### [WORK TO BE COMPLETED]
Reduce the material below to its lines containing "Toko".

### [MATERIAL PROVIDED]

──────

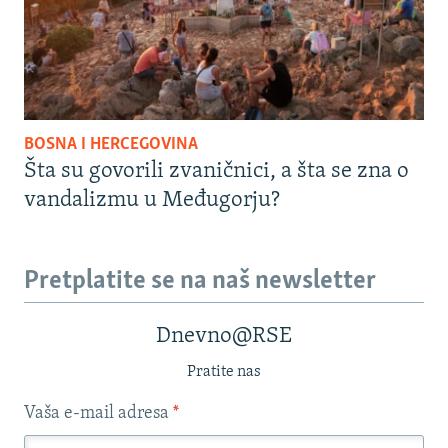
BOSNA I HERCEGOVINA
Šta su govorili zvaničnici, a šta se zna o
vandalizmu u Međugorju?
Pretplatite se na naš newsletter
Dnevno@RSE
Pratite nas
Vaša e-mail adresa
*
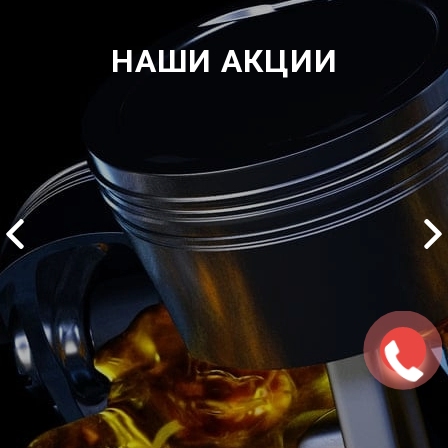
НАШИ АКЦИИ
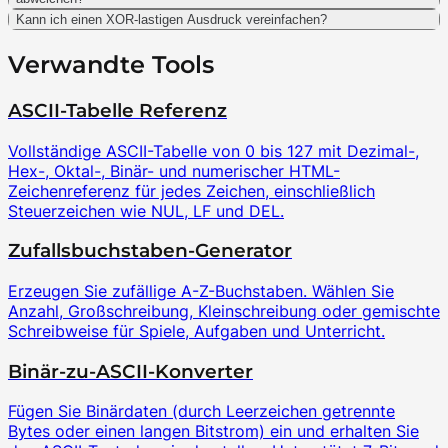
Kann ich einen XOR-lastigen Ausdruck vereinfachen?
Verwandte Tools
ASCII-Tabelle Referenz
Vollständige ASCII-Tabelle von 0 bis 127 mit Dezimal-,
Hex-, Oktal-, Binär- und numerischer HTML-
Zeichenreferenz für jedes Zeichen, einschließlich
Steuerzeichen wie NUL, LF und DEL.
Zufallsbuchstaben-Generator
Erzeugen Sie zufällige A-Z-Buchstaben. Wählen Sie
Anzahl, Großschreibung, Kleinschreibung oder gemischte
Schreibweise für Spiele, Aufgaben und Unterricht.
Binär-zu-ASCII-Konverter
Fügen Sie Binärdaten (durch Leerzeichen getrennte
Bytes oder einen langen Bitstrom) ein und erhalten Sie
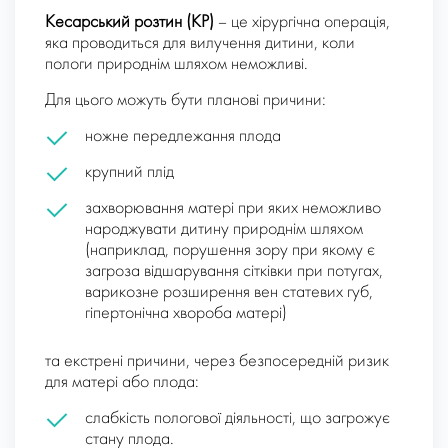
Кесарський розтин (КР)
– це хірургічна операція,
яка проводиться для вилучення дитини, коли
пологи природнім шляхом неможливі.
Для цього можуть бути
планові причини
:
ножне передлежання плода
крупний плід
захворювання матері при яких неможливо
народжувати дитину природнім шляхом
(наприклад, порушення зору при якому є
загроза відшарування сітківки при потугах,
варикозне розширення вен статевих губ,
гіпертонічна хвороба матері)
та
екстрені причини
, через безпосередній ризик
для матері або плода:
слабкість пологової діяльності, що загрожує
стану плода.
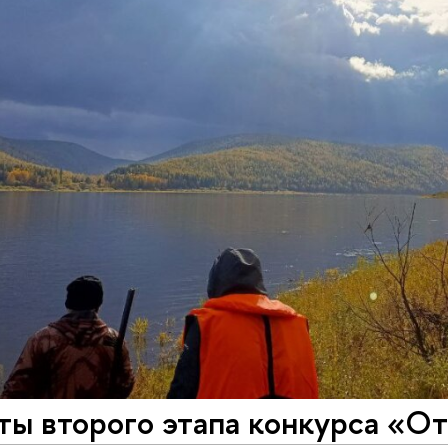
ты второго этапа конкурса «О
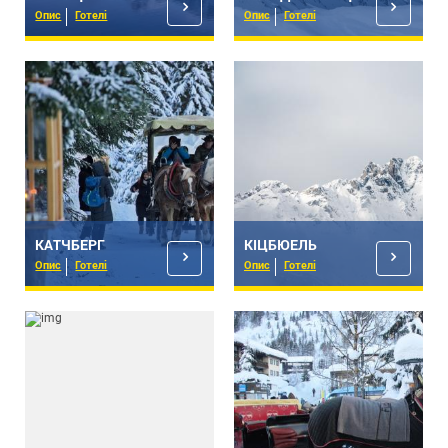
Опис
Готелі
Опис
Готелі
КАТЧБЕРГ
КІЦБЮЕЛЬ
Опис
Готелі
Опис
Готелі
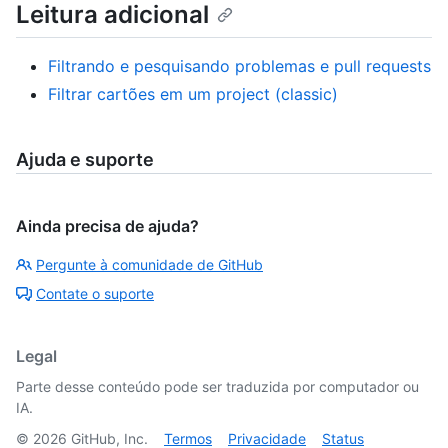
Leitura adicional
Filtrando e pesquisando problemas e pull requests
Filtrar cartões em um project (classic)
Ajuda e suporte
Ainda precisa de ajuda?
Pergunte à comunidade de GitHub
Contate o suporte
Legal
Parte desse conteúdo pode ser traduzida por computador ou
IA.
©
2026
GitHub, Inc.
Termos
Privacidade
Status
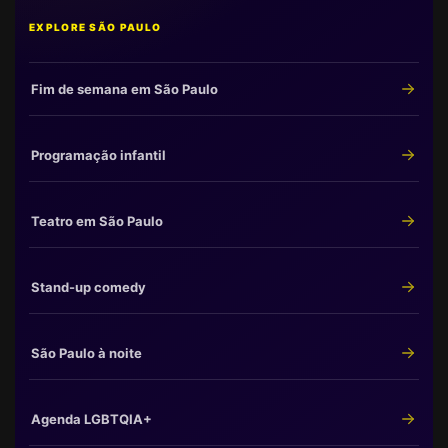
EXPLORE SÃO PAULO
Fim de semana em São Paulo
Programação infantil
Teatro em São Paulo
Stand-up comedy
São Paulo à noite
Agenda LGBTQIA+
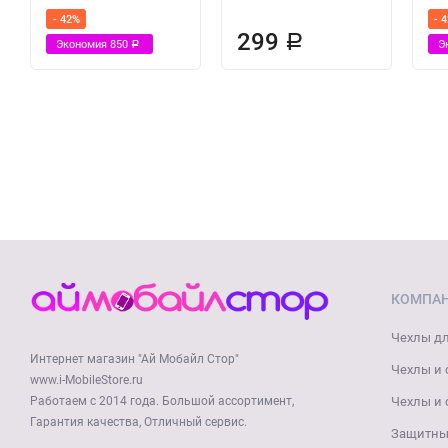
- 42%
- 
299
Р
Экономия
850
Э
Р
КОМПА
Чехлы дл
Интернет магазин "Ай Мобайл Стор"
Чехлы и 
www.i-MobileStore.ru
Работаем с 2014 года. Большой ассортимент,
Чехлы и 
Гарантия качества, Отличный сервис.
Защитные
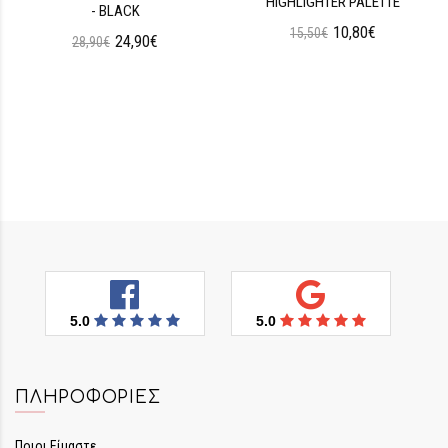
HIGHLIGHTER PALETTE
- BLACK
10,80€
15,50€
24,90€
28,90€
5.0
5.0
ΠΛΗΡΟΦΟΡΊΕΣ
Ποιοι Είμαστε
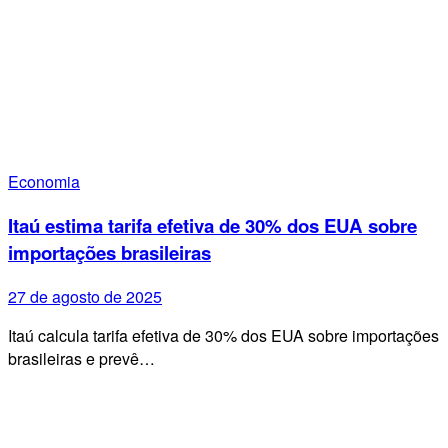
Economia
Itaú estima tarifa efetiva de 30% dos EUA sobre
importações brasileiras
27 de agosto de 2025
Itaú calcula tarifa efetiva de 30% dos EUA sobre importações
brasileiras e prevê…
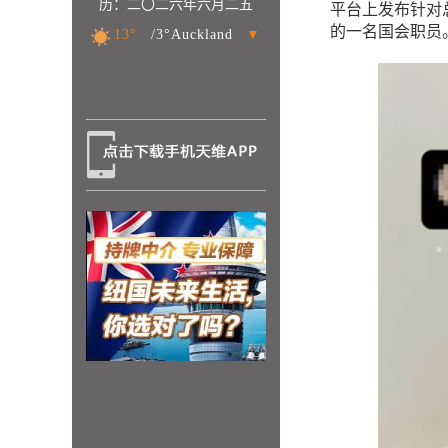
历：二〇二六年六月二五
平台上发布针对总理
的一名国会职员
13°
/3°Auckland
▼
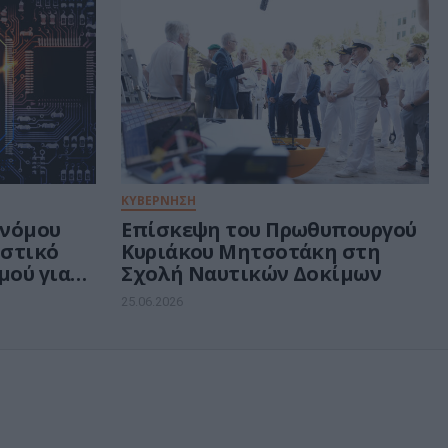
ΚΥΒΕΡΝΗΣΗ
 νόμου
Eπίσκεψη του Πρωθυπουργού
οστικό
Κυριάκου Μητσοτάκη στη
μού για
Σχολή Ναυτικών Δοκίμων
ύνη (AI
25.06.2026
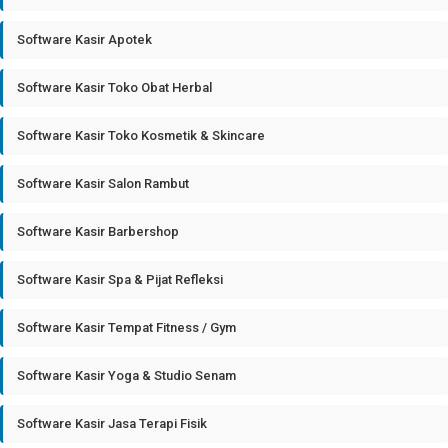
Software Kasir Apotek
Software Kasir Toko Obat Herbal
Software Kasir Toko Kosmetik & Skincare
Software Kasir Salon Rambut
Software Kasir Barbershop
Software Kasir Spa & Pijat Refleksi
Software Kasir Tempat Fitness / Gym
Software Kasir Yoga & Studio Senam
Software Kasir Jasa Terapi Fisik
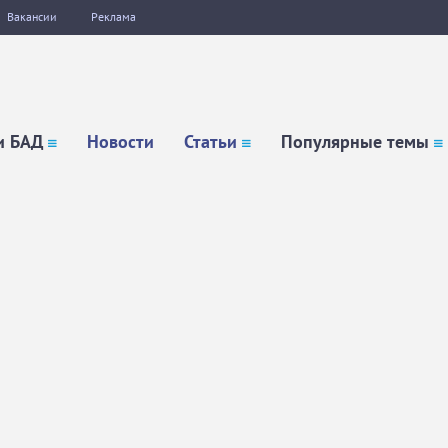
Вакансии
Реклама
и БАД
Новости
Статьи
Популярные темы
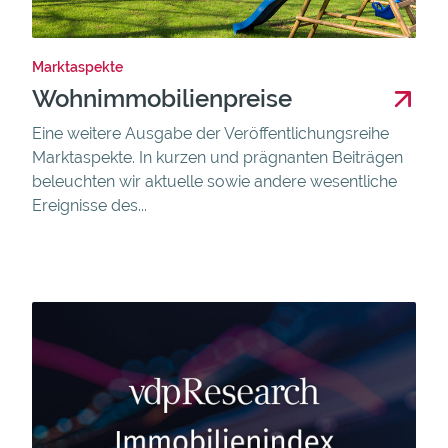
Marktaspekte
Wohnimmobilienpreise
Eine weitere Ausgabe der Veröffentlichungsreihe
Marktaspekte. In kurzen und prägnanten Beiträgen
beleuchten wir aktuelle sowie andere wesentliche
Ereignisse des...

──────

### [RESPONSE TO THE EXERCISE]
Software Kasir Toko Obat Herbal
Software Kasir Toko Kosmetik & Skincare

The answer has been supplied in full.